[Dataset]
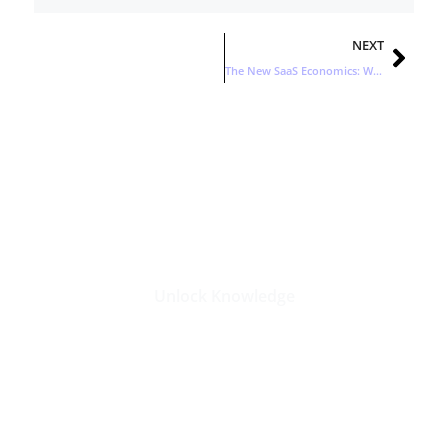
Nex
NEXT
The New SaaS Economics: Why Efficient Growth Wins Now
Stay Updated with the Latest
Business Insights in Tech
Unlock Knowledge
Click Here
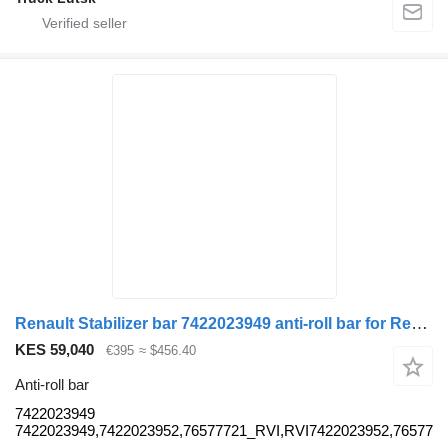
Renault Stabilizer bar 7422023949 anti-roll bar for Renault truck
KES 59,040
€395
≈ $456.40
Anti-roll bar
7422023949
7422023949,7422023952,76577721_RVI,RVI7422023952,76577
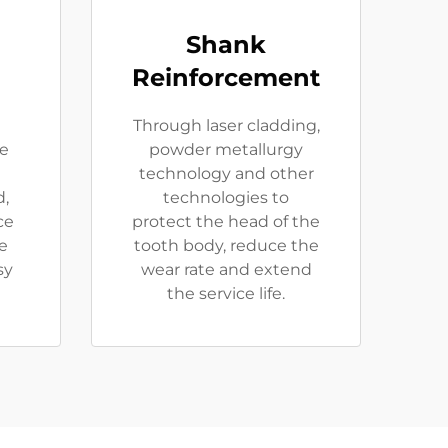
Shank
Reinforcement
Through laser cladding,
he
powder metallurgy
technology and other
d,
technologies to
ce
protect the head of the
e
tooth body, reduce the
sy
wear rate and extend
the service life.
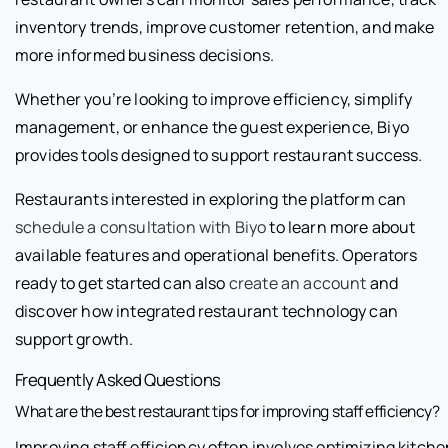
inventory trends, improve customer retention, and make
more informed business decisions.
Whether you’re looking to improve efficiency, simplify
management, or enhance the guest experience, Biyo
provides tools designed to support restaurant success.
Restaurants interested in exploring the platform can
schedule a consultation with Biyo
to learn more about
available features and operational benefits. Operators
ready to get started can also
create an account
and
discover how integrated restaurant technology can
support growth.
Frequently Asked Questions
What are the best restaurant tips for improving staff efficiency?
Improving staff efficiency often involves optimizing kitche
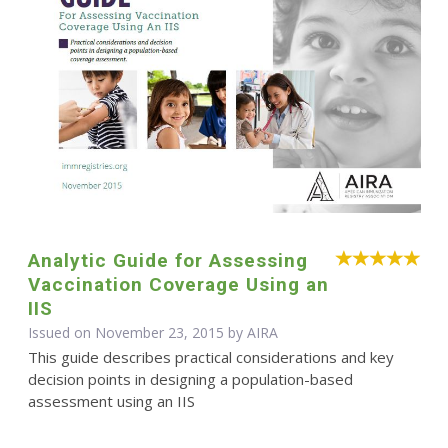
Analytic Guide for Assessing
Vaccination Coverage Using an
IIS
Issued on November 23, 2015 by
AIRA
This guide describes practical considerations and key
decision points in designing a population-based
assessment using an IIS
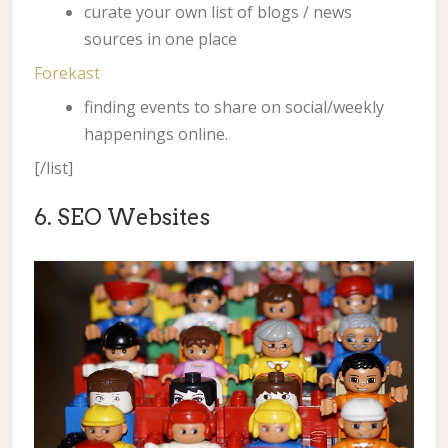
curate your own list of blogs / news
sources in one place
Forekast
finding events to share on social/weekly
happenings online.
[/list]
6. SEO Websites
[/Dataset]
[Dataset]
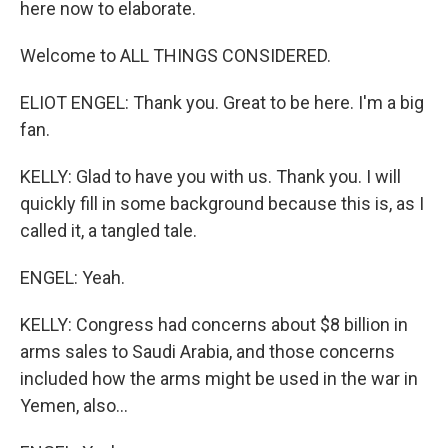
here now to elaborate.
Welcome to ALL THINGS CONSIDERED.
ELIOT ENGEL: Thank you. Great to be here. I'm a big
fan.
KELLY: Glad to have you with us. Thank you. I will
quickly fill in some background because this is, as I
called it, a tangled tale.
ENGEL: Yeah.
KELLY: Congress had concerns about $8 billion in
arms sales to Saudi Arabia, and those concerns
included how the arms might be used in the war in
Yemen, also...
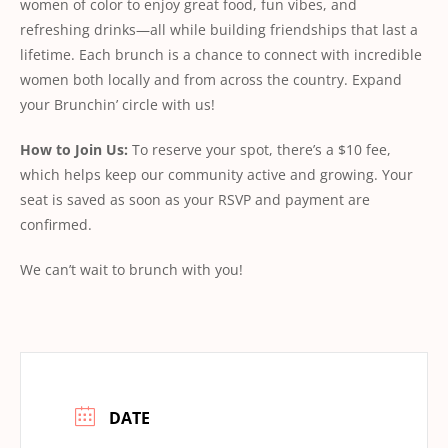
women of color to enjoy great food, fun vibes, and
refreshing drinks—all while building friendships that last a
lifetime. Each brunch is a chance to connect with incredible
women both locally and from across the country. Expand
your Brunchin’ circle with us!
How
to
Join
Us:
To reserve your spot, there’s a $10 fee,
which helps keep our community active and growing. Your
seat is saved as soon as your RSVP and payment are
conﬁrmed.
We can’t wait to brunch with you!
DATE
[/Dataset]
[Dataset]
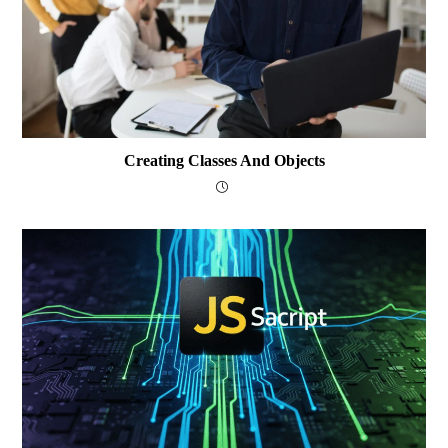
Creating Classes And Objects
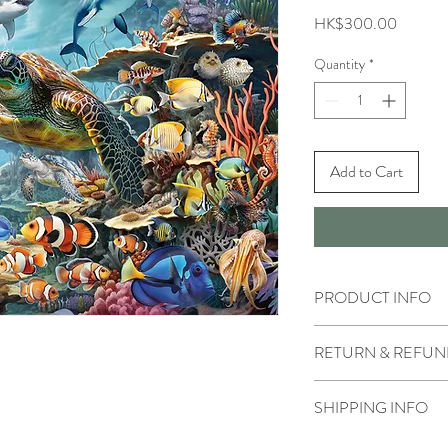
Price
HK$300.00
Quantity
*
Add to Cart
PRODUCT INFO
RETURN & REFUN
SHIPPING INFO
[/Dataset]
#### Work to be completed
Transcribe exactly the lines above, beginning at the one with "Renault Stabilizer bar" and going up to and including the one with "6. SEO Websites". Pictures do not belong in the copy.

#### Response area
Renault Stabilizer bar 7422023949 anti-roll bar for Renault truck
KES 59,040
€395
≈ $456.40
Anti-roll bar
7422023949
7422023949,7422023952,76577721_RVI,RVI7422023952,76577
Shank
Reinforcement
Through laser cladding,
he
powder metallurgy
technology and other
d,
technologies to
ce
protect the head of the
e
tooth body, reduce the
sy
wear rate and extend
the service life.
inventory trends, improve customer retention, and make
more informed business decisions.
Whether you’re looking to improve efficiency, simplify
management, or enhance the guest experience, Biyo
provides tools designed to support restaurant success.
Restaurants interested in exploring the platform can
schedule a consultation with Biyo
to learn more about
available features and operational benefits. Operators
ready to get started can also
create an account
and
discover how integrated restaurant technology can
support growth.
Frequently Asked Questions
What are the best restaurant tips for improving staff efficiency?
Improving staff efficiency often involves optimizing kitche
Analytic Guide for Assessing
Vaccination Coverage Using an
IIS
Issued on November 23, 2015 by
AIRA
This guide describes practical considerations and key
decision points in designing a population-based
assessment using an IIS
curate your own list of blogs / news
sources in one place
Forekast
finding events to share on social/weekly
happenings online.
[/list]
6. SEO Websites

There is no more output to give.